Die in dem Band gezogenen Schlussfolgerungen sind von der überwiegenden Zahl der Rezensenten geteilt worden. Einzelne Kommentatoren haben ihnen zum Teil heftig widersprochen und mitunter konkurrierende Hypothesen ins Spiel gebracht. Die zentrale Frage lautet: Worin liegt das Motiv für den Bombenanschlag auf das Jüdische Gemeindehaus? Dabei haben sich im Kern vier Erklärungsvarianten herausgestellt – zwei Varianten, die sich als instrumentelle und zwei, die sich als genuine charakterisieren lassen.
1. Einige Kritiker widersprechen der Annahme, dass es um ein Attentat gegangen sei, dem eine antisemitische Haltung zugrunde gelegen habe, und behaupten stattdessen, dass möglicherweise der Staat, genauer: einer seiner Geheimdienste, für den Anschlag verantwortlich sei. Der Verfassungsschutz-Agent Peter Urbach habe nicht nur die Bombe geliefert, sondern wohl auch das Ziel des Anschlags genannt. Das Attentat, so wird nahe gelegt, wenn auch nicht ausgesprochen, wäre demnach im Auftrag des Berliner Landesamts für Verfassungsschutz verübt worden. Ziel sei es gewesen, damit die radikale Linke zu diskreditieren.
2. Eine andere Instrumentalisierungsthese ist im Buch in ihrem Für und Wider erörtert, jedoch von keinem der bisherigen Kommentatoren aufgegriffen worden. Einige Indizien nähren den Verdacht, die al-Fatah könnte Auftraggeber für den Anschlag gewesen sein. Insbesondere, weil die Kerngruppe der „Tupamaros West-Berlin“, zu der auch der Bombenleger zählte, in den Wochen zuvor in Jordanien militärisch ausgebildet worden war. In diesem Falle wäre die Gruppe um Dieter Kunzelmann und Georg von Rauch in erster Linie Erfüllungsgehilfe bei einem palästinensischen Terrorakt gewesen.
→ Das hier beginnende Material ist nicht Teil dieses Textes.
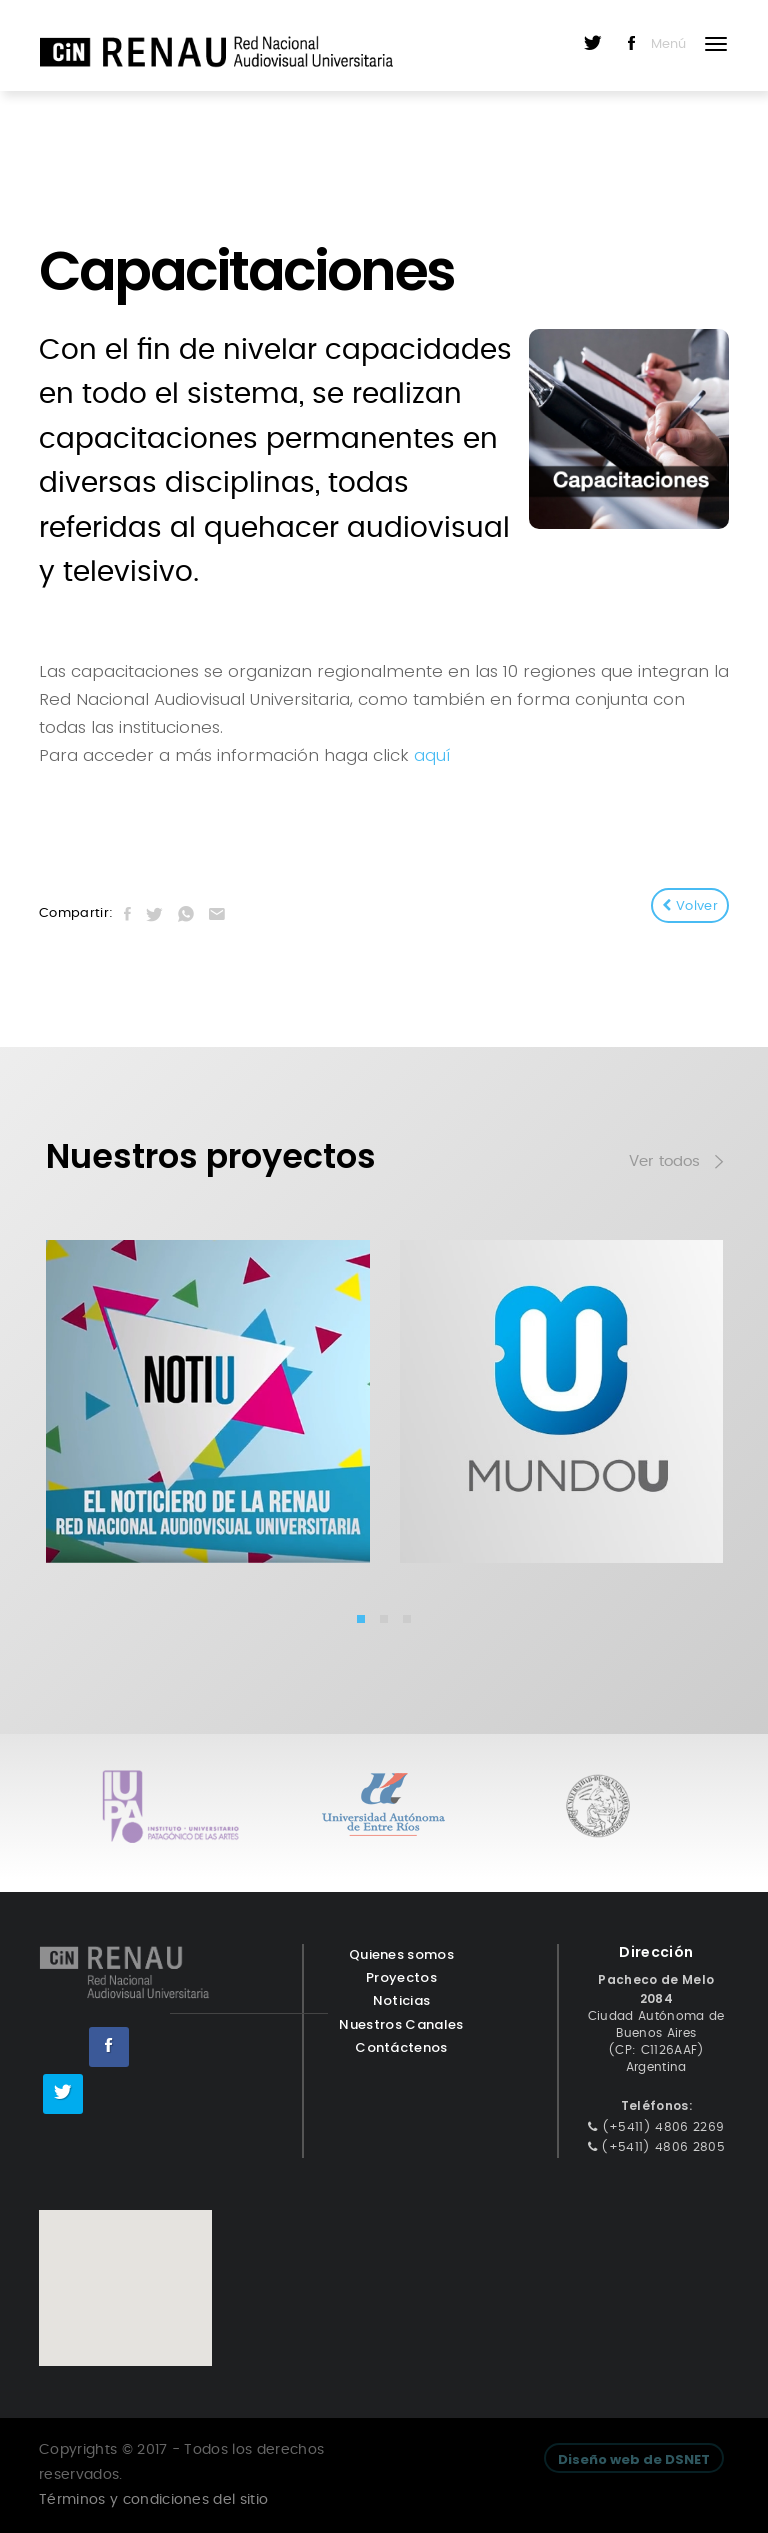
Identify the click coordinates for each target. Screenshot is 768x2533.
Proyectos (401, 1977)
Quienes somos (401, 1954)
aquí (432, 755)
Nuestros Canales (401, 2024)
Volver (690, 906)
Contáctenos (401, 2047)
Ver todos (675, 1164)
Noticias (402, 2000)
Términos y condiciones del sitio (153, 2500)
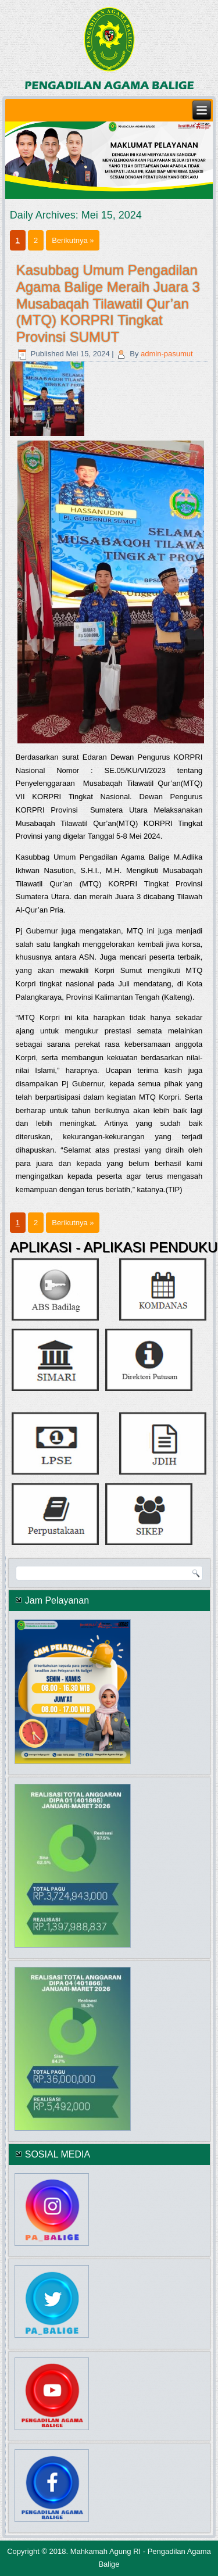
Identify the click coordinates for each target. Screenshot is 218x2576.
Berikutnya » (73, 240)
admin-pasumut (167, 353)
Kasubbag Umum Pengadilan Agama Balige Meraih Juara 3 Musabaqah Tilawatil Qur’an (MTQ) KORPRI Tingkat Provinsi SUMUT (108, 303)
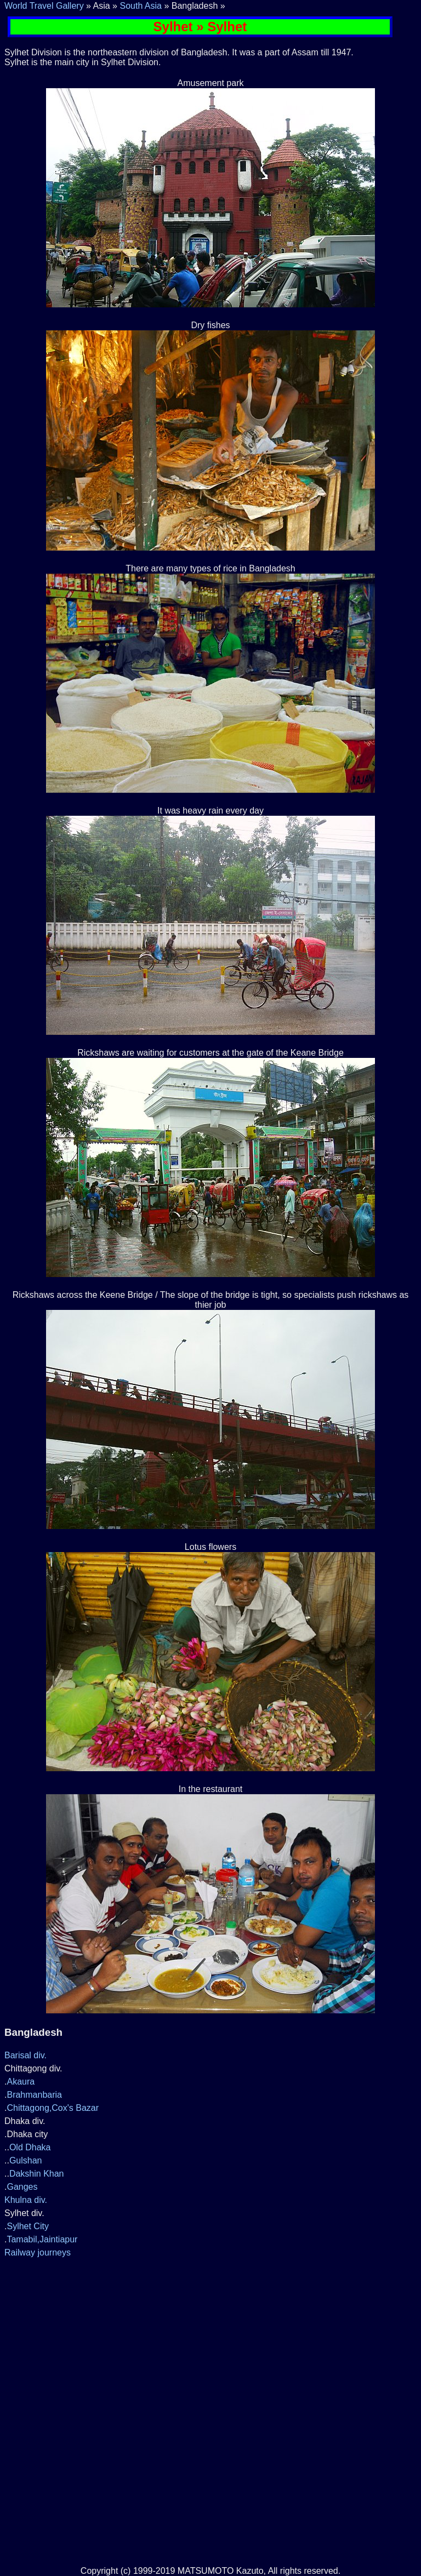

3. Die erste genuine Erklärungsvariante lautet, dass der Anschlag auf einen in der Gruppe der Attentäter verbreiteten elementaren Judenhass zurückzuführen sei. Die Bombe wäre demzufolge weder im Auftrag von irgendjemandem noch zum bloßen Schein gelegt worden. Sie sei direkt gegen die Mitglieder der Jüdischen Gemeinde sowie gegen die Besucher der Gedenkveranstaltung gerichtet gewesen. Mit ihr wäre also nicht nur das Ziel verfolgt worden, Angst und Schrecken zu verbreiten, sondern auch Personen zu verletzen, vielleicht sogar zu töten.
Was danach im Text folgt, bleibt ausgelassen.